The credit markets have been showing tentative signs of recovery, though they remain strained, and demand for safe assets remains high. The three-month Treasury bill on Wednesday was yielding 0.33 percent, up from 0.30 percent on Tuesday. Overall yields remain low, showing that demand is so high that investors are willing to earn meager returns as long as their principal is preserved.
In other economic data Wednesday, the Labor Department said the producer price index, which measures inflation pressures before they reach the consumer, fell 0.4 percent in September, driven by lower energy costs. That decline matched analysts' expectations.
Late Tuesday, Intel Corp., the world's largest maker of PC microprocessors, beat analysts' estimates and posted a third-quarter profit increase of 12 percent. Intel rose 16 cents to $15.77.

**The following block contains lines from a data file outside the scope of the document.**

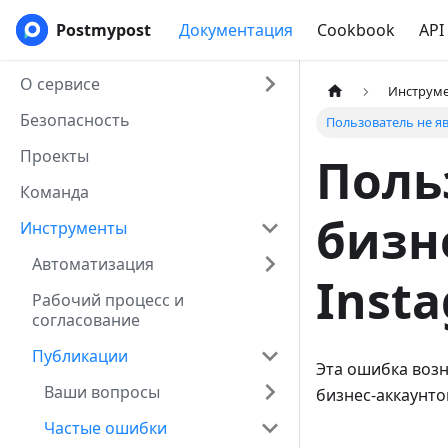
Postmypost
Документация
Cookbook
API
О сервисе
Инструм
Безопасность
Пользователь не яв
Проекты
Поль
Команда
бизн
Инструменты
Автоматизация
Inst
Рабочий процесс и
согласование
Публикации
Эта ошибка возн
Ваши вопросы
бизнес-аккаунто
Частые ошибки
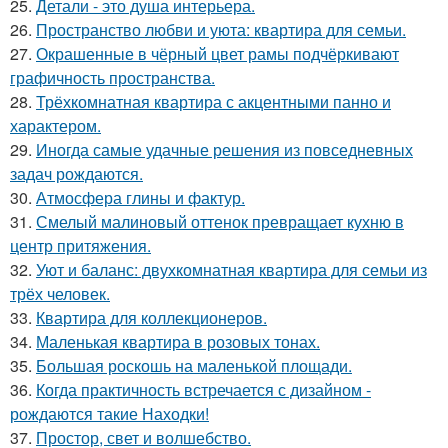
25.
Детали - это душа интерьера.
26.
Пространство любви и уюта: квартира для семьи.
27.
Окрашенные в чёрный цвет рамы подчёркивают
графичность пространства.
28.
Трёхкомнатная квартира с акцентными панно и
характером.
29.
Иногда самые удачные решения из повседневных
задач рождаются.
30.
Атмосфера глины и фактур.
31.
Смелый малиновый оттенок превращает кухню в
центр притяжения.
32.
Уют и баланс: двухкомнатная квартира для семьи из
трёх человек.
33.
Квартира для коллекционеров.
34.
Маленькая квартира в розовых тонах.
35.
Большая роскошь на маленькой площади.
36.
Когда практичность встречается с дизайном -
рождаются такие Находки!
37.
Простор, свет и волшебство.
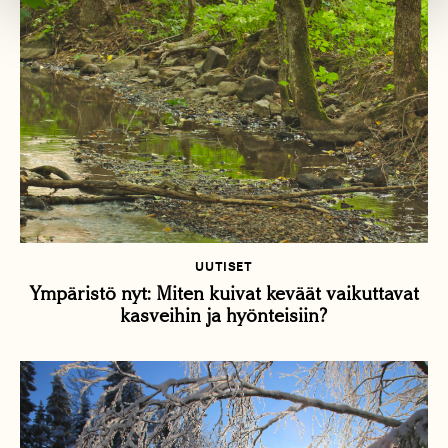
UUTISET
Ympäristö nyt: Miten kuivat keväät vaikuttavat
kasveihin ja hyönteisiin?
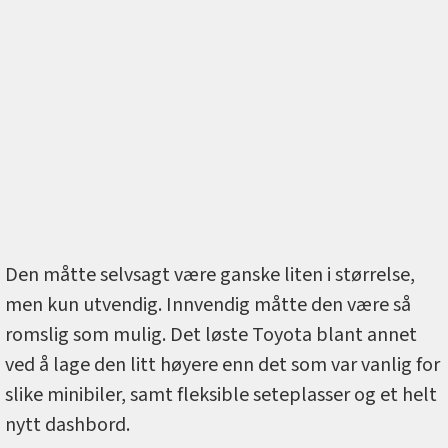
Den måtte selvsagt være ganske liten i størrelse,
men kun utvendig. Innvendig måtte den være så
romslig som mulig. Det løste Toyota blant annet
ved å lage den litt høyere enn det som var vanlig for
slike minibiler, samt fleksible seteplasser og et helt
nytt dashbord.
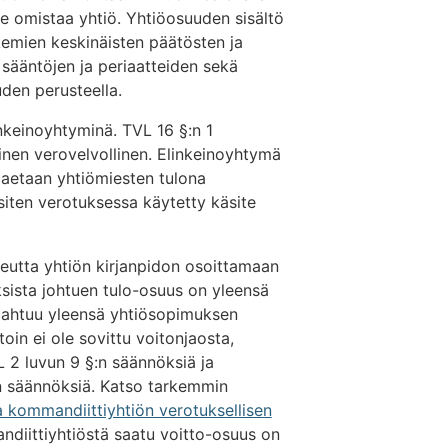
ne omistaa yhtiö. Yhtiöosuuden sisältö
emien keskinäisten päätösten ja
sääntöjen ja periaatteiden sekä
en perusteella.
nkeinoyhtyminä. TVL 16 §:n 1
inen verovelvollinen. Elinkeinoyhtymä
 jaetaan yhtiömiesten tulona
iten verotuksessa käytetty käsite
eutta yhtiön kirjanpidon osoittamaan
sista johtuen tulo-osuus on yleensä
apahtuu yleensä yhtiösopimuksen
oin ei ole sovittu voitonjaosta,
 2 luvun 9 §:n säännöksiä ja
n säännöksiä. Katso tarkemmin
 kommandiittiyhtiön verotuksellisen
ndiittiyhtiöstä saatu voitto-osuus on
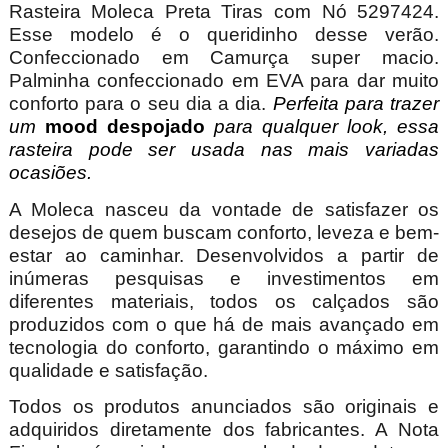
Rasteira Moleca Preta Tiras com Nó 5297424.
Esse modelo é o queridinho desse verão.
Confeccionado em Camurça super macio.
Palminha confeccionado em EVA para dar muito
conforto para o seu dia a dia.
Perfeita para trazer
um
mood despojado
para qualquer look, essa
rasteira pode ser usada nas mais variadas
ocasiões.
A Moleca nasceu da vontade de satisfazer os
desejos de quem buscam conforto, leveza e bem-
estar ao caminhar. Desenvolvidos a partir de
inúmeras pesquisas e investimentos em
diferentes materiais, todos os calçados são
produzidos com o que há de mais avançado em
tecnologia do conforto, garantindo o máximo em
qualidade e satisfação.
Todos os produtos anunciados são originais e
adquiridos diretamente dos fabricantes. A Nota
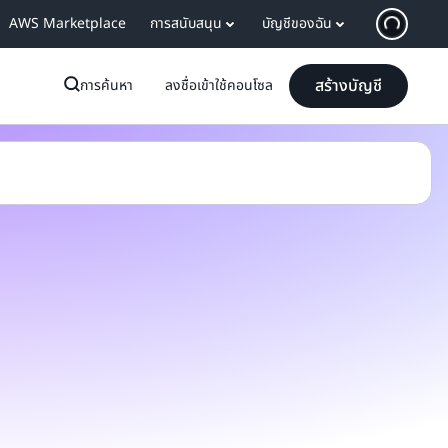
AWS Marketplace
การสนับสนุน
บัญชีของฉัน
สร้างบัญชี
การค้นหา
ลงชื่อเข้าใช้คอนโซล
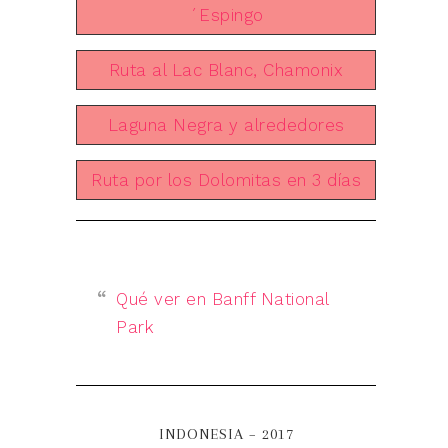
´Espingo
Ruta al Lac Blanc, Chamonix
Laguna Negra y alrededores
Ruta por los Dolomitas en 3 días
Qué ver en Banff National
Park
INDONESIA – 2017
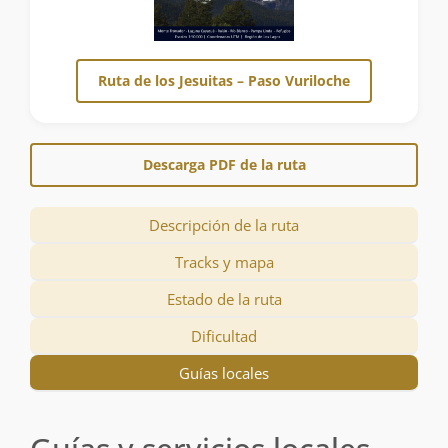
Ruta de los Jesuitas – Paso Vuriloche
Descarga PDF de la ruta
Descripción de la ruta
Tracks y mapa
Estado de la ruta
Dificultad
Guías locales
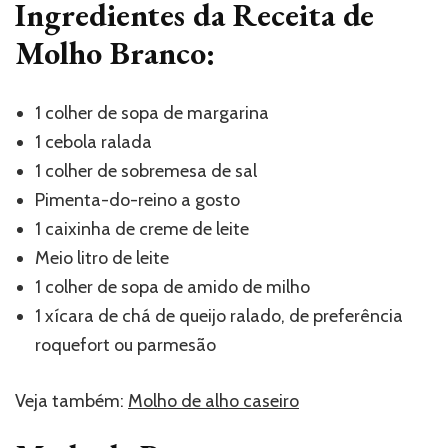
Ingredientes da Receita de
Molho Branco:
1 colher de sopa de margarina
1 cebola ralada
1 colher de sobremesa de sal
Pimenta-do-reino a gosto
1 caixinha de creme de leite
Meio litro de leite
1 colher de sopa de amido de milho
1 xícara de chá de queijo ralado, de preferência
roquefort ou parmesão
Veja também:
Molho de alho caseiro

JPMorgan's results topped forecasts but the problems seen in all types of loans, not just home equity debt but also prime mortgages and credit cards, is worrisome for the banking industry. The stock rose 37 cents to $41.08.
Wells Fargo rose $1.02, or 3 percent, to $34.54 after its report.
Light, sweet crude fell $3.88 to $75.07 a barrel on the New York Mercantile Exchange. The dollar was mixed against other major currencies.
The drop in oil hit energy stocks. Exxon Mobil Corp. fell $6.46, or 8.9 percent, to $66. Chevron Corp. fell $5.87, or 8.6 percent, to $62.67.
Declining issues outnumbered advancers by about 6 to 1 on the New York Stock Exchange, where volume came to 689 million shares.
The Russell 2000 index of smaller companies fell 30.38, or 5.48 percent, to 524.27.
In Asian trading, Hong Kong's Hang Seng Index lost nearly 5 percent after rising more than 13 percent the previous two days. Markets in Australia, South Korea, China, India and Singapore also sank. Japan's Nikkei 225 index, however, ended up 1.1 percent after soaring 14 percent in the previous session.
In Europe, Britain's FTSE 100 fell 7.08 percent, Germany's DAX index fell 6.49 percent, and France's CAC-40 fell 6.82 percent.